A new index needs to be defined on a Litedb instance, as such

require 'litestack/litedb'
db = Litedb.new(":memory:")
idx = db.search_index('email') do |schema|
  schema.fields [:sender, :receiver, :body] # all these have weight = 1
  schema.field :subject, weight: 10 # higher weight for the subject field
  schema.tokenizer :porter # options are :ascii, :unicode, :porter (default) and :trigram
end

Adding, updating and removing documents

# you can supply an id field, but if you don't one will be created automatically for you 
id = idx.add(sender: 'Kamal', receiver: 'Layla', subject: 'Miss you all', body: 'you and the girls')

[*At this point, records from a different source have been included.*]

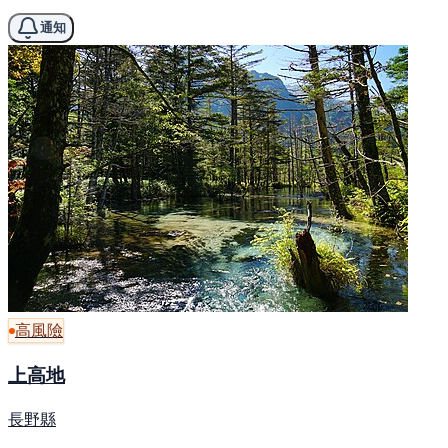
通知
高風險
上高地
長野縣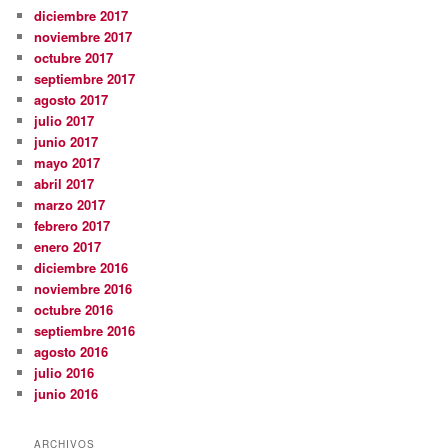
diciembre 2017
noviembre 2017
octubre 2017
septiembre 2017
agosto 2017
julio 2017
junio 2017
mayo 2017
abril 2017
marzo 2017
febrero 2017
enero 2017
diciembre 2016
noviembre 2016
octubre 2016
septiembre 2016
agosto 2016
julio 2016
junio 2016
ARCHIVOS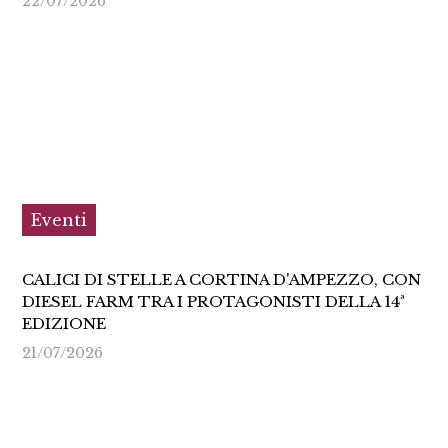
22/07/2026
Eventi
CALICI DI STELLE A CORTINA D'AMPEZZO, CON
DIESEL FARM TRA I PROTAGONISTI DELLA 14ª
EDIZIONE
21/07/2026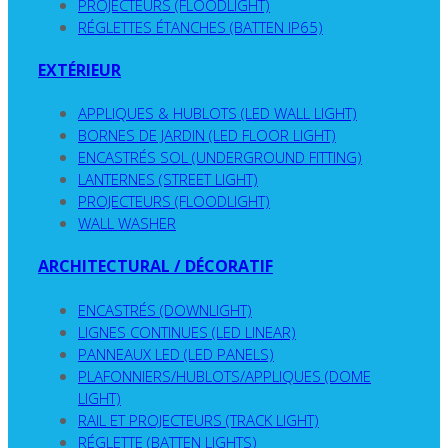
PROJECTEURS (FLOODLIGHT)
RÉGLETTES ÉTANCHES (BATTEN IP65)
EXTÉRIEUR
APPLIQUES & HUBLOTS (LED WALL LIGHT)
BORNES DE JARDIN (LED FLOOR LIGHT)
ENCASTRÉS SOL (UNDERGROUND FITTING)
LANTERNES (STREET LIGHT)
PROJECTEURS (FLOODLIGHT)
WALL WASHER
ARCHITECTURAL / DÉCORATIF
ENCASTRÉS (DOWNLIGHT)
LIGNES CONTINUES (LED LINEAR)
PANNEAUX LED (LED PANELS)
PLAFONNIERS/HUBLOTS/APPLIQUES (DOME
LIGHT)
RAIL ET PROJECTEURS (TRACK LIGHT)
RÉGLETTE (BATTEN LIGHTS)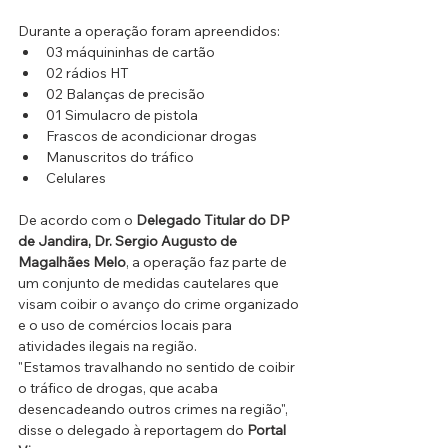
Durante a operação foram apreendidos:
03 máquininhas de cartão 
02 rádios HT
02 Balanças de precisão 
01 Simulacro de pistola 
Frascos de acondicionar drogas 
Manuscritos do tráfico 
Celulares
De acordo com o 
Delegado Titular do DP 
de Jandira, Dr. Sergio Augusto de 
Magalhães Melo
, a operação faz parte de 
um conjunto de medidas cautelares que 
visam coibir o avanço do crime organizado 
e o uso de comércios locais para 
atividades ilegais na região. 
"Estamos travalhando no sentido de coibir 
o tráfico de drogas, que acaba 
desencadeando outros crimes na região", 
disse o delegado à reportagem do 
Portal 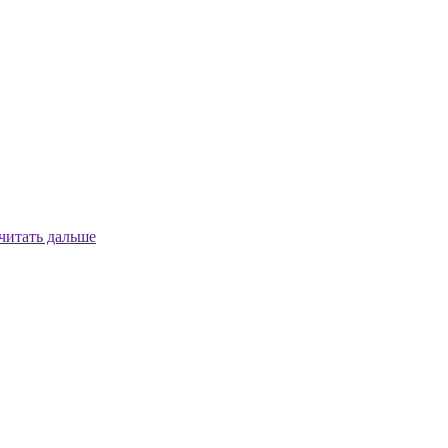
читать дальше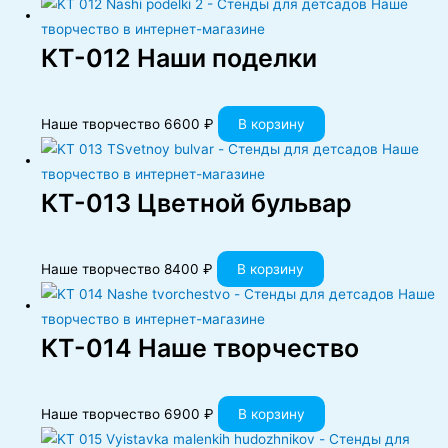
КT-012 Наши поделки
Наше творчество
6600
₽
В корзину
КT-013 Цветной бульвар
Наше творчество
8400
₽
В корзину
КT-014 Наше творчество
Наше творчество
6900
₽
В корзину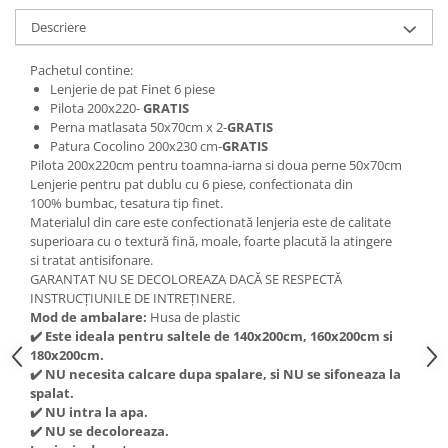
Descriere
Pachetul contine:
Lenjerie de pat Finet 6 piese
Pilota 200x220-
GRATIS
Perna matlasata 50x70cm x 2-
GRATIS
Patura Cocolino 200x230 cm-
GRATIS
Pilota 200x220cm pentru toamna-iarna si doua perne 50x70cm
Lenjerie pentru pat dublu cu 6 piese, confectionata din
100% bumbac, tesatura tip finet.
Materialul din care este confectionată lenjeria este de calitate
superioara cu o textură fină, moale, foarte placută la atingere
si tratat antisifonare.
GARANTAT NU SE DECOLOREAZA DACĂ SE RESPECTĂ
INSTRUCȚIUNILE DE INTREȚINERE.
Mod de ambalare:
Husa de plastic
✔
️ Este ideala pentru saltele de 140x200cm, 160x200cm si
180x200cm.
✔
️ NU necesita calcare dupa spalare, si NU se sifoneaza la
spalat.
✔
️ NU intra la apa.
✔
️ NU se decoloreaza.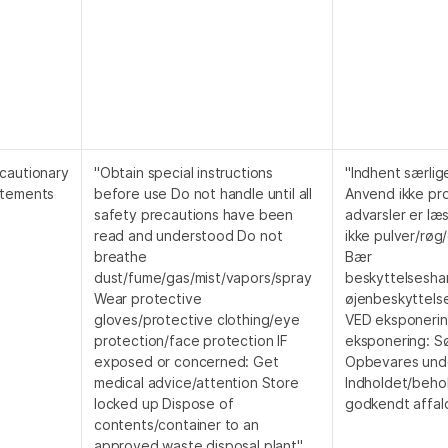
cautionary
"Obtain special instructions
"Indhent særlig
atements
before use Do not handle until all
Anvend ikke pro
safety precautions have been
advarsler er læ
read and understood Do not
ikke pulver/rø
breathe
Bær
dust/fume/gas/mist/vapors/spray
beskyttelsesha
Wear protective
øjenbeskyttels
gloves/protective clothing/eye
VED eksponerin
protection/face protection IF
eksponering: S
exposed or concerned: Get
Opbevares unde
medical advice/attention Store
Indholdet/behol
locked up Dispose of
godkendt affal
contents/container to an
approved waste disposal plant"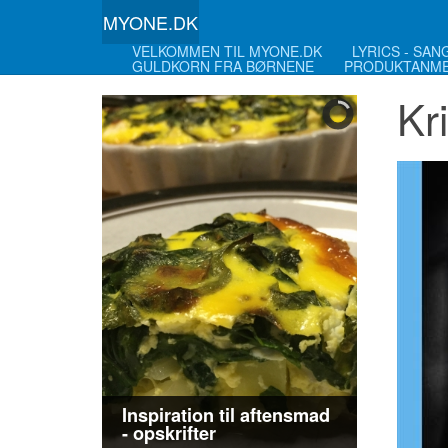
MYONE.DK
VELKOMMEN TIL MYONE.DK
LYRICS - SA
GULDKORN FRA BØRNENE
PRODUKTANME
Kr
Inspiration til aftensmad
- opskrifter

To update a document just call add with and supply the document id in the document hash (with ALL the other fields, otherwise missing fields will be nullified), removing a document only needs the id

# update document with id = 1
idx.add(id: 1, sender: 'Kamal', receiver: 'Layla', subject: 'Miss you all very much', body: 'you and the girls')
# remove document with id = 1
idx.remove(1)
# remove all documents
idx.clear!
# drop the index
idx.drop!

Searching the index

# single term search
idx.search('Kamal')
# multi term search (can use AND or OR)
idx.search('kamal OR layla')
# multi field search, not that girl would match girls thanks to the porter tokenizre 
idx.search('(subject: miss) AND body:('girl')')
# you can pass a limit and an offset to search
idx.search('kamal', limit:10, offset:1000)
# you can also query the count of hits of a certain search
idx.count('kamal')

For a detailed description of the query language please refer to the relevant section in SQLite's FTS5 guide

Retrieving an index instance from a Litedb object

Just call search_index without supplying a block

idx = db.search_index('email')

Modifying the index schema

You can supply a new schema by either calling #search_index again with a block or calling #modify on the index object with a block

idx = db.search_index('email') do |schema|
  # subject now has weight = zero, a new field :urgent was added
  schema.fields [:sender, :body, :subject, :urgent] 
  # you cannot just remove fields, but setting their weight to 0 ignores them and removes them after the next rebuild
  schema.fields :reciever, weight: 0
  # changing the tokenizer requires a rebuild, will throw an error if rebuild_on_modify is set to false 
  schema.tokenizer = :trigram
  # rebuild to match the new schema, keeping the data intact, also removing fields with weight = 0
  schema.rebuild_on_modify true
end

#another option is to call #modify on the idx object
idx.modify do |schema|
 # ...
end

If you set a field weight to zero without rebuilding the index then the field data will not be visible to your queries, you can still query the field but it will always return no matches, you can also add documents with the field data populated, but this data will also not contribute to search results. After a rebuild though, the field will completely disappear, it will be an error to try to search for it using the FTS5 query syntax.